◆ DIRECTIONS FOR THIS TASK
How many lines in the records below contain the word "çeşitleri"? Reply with the number alone.

Stored data entries
---------------

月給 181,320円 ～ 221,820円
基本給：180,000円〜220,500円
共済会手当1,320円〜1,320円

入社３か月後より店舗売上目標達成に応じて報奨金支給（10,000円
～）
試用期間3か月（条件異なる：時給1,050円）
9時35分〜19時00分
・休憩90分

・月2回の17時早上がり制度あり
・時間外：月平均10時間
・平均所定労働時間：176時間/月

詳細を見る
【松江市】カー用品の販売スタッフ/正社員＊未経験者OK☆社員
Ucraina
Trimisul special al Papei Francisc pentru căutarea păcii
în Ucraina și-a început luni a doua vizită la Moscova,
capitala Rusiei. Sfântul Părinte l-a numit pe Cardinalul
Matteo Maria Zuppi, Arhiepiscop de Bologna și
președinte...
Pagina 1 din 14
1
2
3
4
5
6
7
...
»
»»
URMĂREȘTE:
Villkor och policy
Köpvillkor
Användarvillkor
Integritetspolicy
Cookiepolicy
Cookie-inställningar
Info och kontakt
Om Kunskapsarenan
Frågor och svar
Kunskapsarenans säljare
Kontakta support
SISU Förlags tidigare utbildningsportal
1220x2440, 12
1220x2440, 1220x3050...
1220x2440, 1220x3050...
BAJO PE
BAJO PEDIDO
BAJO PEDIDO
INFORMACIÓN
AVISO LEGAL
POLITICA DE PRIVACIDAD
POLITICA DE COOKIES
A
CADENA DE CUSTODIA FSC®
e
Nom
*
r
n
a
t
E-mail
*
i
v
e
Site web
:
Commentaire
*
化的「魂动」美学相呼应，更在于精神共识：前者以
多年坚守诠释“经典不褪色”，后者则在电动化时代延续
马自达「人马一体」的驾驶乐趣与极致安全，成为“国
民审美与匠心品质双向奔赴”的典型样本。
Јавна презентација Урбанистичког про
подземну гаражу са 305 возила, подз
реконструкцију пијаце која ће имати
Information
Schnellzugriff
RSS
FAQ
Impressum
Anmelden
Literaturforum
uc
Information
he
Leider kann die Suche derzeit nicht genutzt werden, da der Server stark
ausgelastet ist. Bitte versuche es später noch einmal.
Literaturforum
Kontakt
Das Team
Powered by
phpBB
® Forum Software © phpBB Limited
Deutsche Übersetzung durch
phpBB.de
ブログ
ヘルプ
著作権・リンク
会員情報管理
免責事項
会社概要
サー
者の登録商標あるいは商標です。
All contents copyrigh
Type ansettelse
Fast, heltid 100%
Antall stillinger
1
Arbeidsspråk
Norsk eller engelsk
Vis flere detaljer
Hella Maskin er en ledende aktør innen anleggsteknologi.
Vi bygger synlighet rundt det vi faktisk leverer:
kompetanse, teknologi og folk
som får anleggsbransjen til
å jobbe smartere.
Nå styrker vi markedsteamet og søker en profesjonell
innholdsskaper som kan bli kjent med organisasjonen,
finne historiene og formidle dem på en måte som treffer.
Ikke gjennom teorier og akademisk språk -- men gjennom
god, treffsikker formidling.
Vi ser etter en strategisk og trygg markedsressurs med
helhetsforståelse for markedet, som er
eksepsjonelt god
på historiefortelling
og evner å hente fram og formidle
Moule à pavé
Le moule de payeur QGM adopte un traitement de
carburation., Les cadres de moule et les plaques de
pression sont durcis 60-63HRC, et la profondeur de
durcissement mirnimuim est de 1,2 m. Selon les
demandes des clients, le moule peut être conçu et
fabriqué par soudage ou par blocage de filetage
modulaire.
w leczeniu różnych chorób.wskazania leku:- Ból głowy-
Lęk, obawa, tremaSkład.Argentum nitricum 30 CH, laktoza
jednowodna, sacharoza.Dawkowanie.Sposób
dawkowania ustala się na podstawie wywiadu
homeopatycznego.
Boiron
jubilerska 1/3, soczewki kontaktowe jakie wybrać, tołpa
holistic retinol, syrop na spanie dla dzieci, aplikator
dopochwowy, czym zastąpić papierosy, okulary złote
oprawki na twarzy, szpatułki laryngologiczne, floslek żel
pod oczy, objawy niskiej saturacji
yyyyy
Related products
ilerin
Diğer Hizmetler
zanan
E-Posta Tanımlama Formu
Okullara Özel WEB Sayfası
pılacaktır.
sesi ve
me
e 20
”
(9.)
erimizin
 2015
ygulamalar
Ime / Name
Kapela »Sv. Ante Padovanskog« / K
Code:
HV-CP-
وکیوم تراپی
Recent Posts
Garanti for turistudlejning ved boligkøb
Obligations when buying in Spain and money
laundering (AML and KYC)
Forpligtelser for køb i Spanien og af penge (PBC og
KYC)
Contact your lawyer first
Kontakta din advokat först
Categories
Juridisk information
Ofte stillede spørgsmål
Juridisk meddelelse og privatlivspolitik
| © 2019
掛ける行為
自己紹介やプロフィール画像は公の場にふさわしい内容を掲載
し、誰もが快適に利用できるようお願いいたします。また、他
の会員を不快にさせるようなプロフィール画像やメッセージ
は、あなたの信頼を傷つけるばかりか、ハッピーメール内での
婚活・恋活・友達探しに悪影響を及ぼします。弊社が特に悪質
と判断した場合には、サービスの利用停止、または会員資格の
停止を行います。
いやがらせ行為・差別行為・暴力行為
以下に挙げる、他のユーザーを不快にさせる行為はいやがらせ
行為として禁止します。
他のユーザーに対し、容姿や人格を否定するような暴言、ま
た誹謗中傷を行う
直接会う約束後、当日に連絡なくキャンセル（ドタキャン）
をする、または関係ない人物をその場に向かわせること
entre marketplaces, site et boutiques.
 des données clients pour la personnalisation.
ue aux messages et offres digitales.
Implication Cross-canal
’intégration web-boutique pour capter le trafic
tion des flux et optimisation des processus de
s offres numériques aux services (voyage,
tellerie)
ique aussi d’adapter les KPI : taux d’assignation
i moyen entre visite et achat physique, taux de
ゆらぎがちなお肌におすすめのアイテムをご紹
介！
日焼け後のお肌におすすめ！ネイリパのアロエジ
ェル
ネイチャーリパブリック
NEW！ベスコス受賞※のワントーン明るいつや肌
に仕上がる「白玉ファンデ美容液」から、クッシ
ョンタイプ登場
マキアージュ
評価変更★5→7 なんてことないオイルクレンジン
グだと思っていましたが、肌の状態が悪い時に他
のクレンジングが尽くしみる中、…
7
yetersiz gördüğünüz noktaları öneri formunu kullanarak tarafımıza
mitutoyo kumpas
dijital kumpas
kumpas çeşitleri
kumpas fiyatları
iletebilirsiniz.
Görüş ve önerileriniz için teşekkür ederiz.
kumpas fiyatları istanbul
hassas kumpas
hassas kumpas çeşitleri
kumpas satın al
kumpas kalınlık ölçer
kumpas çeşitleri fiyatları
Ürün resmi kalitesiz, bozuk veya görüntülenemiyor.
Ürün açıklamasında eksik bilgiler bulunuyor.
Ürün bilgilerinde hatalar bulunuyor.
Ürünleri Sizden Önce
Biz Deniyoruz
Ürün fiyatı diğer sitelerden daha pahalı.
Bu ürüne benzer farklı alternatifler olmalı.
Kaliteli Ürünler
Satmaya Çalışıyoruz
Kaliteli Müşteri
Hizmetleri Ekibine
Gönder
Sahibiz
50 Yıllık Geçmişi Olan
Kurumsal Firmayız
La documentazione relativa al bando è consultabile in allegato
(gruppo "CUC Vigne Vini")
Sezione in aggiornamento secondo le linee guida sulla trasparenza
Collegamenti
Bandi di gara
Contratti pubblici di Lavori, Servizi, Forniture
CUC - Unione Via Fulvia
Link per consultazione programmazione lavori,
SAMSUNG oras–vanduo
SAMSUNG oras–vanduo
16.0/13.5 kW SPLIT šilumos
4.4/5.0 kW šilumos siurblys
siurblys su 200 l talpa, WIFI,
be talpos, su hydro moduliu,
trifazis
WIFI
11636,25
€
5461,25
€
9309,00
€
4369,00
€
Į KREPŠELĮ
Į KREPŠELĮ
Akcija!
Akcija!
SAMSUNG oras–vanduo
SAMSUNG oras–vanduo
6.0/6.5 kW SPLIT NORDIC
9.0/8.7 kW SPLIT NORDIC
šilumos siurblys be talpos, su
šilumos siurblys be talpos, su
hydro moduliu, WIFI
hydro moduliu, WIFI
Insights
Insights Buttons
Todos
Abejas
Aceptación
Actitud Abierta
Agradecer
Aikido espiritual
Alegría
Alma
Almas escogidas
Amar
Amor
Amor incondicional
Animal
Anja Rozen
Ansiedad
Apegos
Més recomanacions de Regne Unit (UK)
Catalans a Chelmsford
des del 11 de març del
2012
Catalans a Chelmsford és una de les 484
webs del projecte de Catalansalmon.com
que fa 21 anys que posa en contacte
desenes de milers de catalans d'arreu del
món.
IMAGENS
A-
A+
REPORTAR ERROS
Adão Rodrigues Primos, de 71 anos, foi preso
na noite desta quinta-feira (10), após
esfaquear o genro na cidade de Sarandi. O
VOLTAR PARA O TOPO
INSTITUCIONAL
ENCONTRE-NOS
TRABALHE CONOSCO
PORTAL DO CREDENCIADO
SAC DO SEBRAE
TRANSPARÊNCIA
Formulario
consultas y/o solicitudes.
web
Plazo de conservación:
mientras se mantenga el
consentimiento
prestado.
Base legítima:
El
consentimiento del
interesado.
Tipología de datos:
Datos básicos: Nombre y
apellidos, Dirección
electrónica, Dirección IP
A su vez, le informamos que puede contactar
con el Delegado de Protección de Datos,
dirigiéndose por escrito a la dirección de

---------------

◆ EXERCISE SOLUTION
3